The Hunger Games, Harry Potter, The Twilight Saga. Movie franchises don’t come along often, but when they do, it’s something special. Franchises in film are defined by millions of loyal fans who are invested in a story and willing to follow the story over time and throughout multiple movies. Franchises also boast extremely high numbers in the box office and extended longevity. But how does a film become a franchise to begin with? Nina Jacobson, who serves as the producer on The Hunger Games, weighs in.
When Jacobson purchased the rights to “The Hunger Games” from author, Suzanne Collins back in 2009, she had only a glimpse into just how successful the books would become. But, she trusted that the passion that she had for the book would translate beautifully into a film that others would enjoy seeing.

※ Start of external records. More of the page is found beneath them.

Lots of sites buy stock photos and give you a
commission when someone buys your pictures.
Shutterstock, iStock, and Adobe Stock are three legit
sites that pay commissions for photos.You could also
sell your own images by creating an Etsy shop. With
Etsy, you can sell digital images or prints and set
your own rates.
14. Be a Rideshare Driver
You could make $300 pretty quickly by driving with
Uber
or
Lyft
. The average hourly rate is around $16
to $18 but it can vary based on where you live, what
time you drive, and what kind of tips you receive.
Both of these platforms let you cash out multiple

And while Jacobson desperately wanted to turn The Hunger Games’ sequels, “Catching Fire” and “Mockingjay” into movies as well, that wasn’t her top priority when helping to bring the first movie to life.

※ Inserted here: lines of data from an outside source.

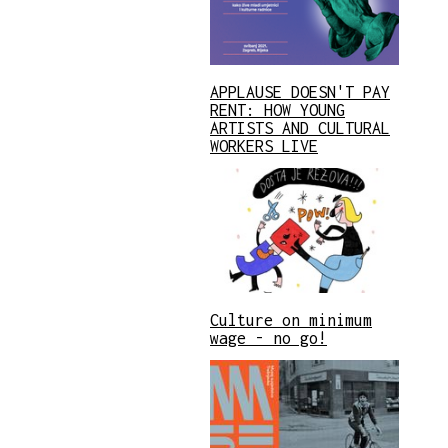
APPLAUSE DOESN'T PAY
RENT: HOW YOUNG
ARTISTS AND CULTURAL
WORKERS LIVE
Culture on minimum
wage - no go!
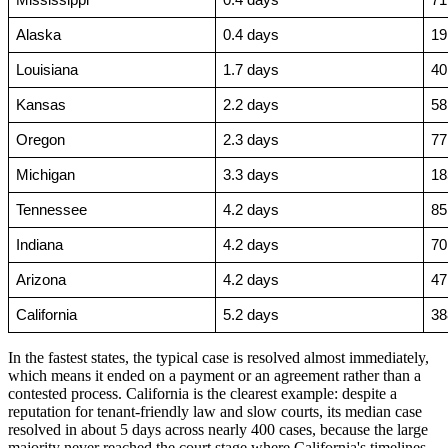
Mississippi
0.4 days
71
Alaska
0.4 days
19
Louisiana
1.7 days
40
Kansas
2.2 days
58
Oregon
2.3 days
77
Michigan
3.3 days
18
Tennessee
4.2 days
85
Indiana
4.2 days
70
Arizona
4.2 days
47
California
5.2 days
38
In the fastest states, the typical case is resolved almost immediately,
which means it ended on a payment or an agreement rather than a
contested process. California is the clearest example: despite a
reputation for tenant-friendly law and slow courts, its median case
resolved in about 5 days across nearly 400 cases, because the large
majority never reached the court stage where California's timelines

How did ‘The Hunger Games’ movies become a successful franchise?
In an interview with Collider, Jacobson reflected on her experience with producing The Hunger Games. She recognized the growing popularity that the film and books were receiving as she was making it, but instead of setting her sights on the future, she committed to focusing on the present. “It’s been a crazy, snowballing thing, while we’ve been making the movie,” Jacobson revealed. “But, when we made the movie, we really just tried to keep our head down and make a movie that deserved a sequel. Ultimately, only audiences decide what’s a franchise. Only audiences decide what’s a hit.”
Jacobson continued on to share that it was important to first establish The Hunger Games as a standalone movie that could captivate audiences before trying to conceptualize sequels. “I have always been mindful of not wanting to be the Miami Heat of movies,” The Hunger Games producer shared. “Nobody roots for people who presume success. You have to earn success, and success is earned by making a movie that audiences like and want to see more of. There’s really no other way around it. I was an executive before I was a producer, and I’ve seen franchise fever grow, over the course of my career.”
Producer, Nina Jacobson, feels that audiences determine a franchise
The producer added that it was important for her to make The Hunger Games the best it could be. Only after doing that would she be able to leverage its success to make sequels. “The one thing that people always forget is that it’s only a franchise if audiences really want to see more of it,” Jacobson revealed. “It’s up to them. It’s really not up to us. So, I was focused on this movie with my director, with the studio, and with the cast and crew. We all just focused on making the best possible movie we could, and earning the right to do more.”
Clearly, Jacobson took the right approach to making The Hunger Games. Not only did it get a sequel, it got three. Furthermore, all four films did eventually become a beloved franchise that people are still revisiting today.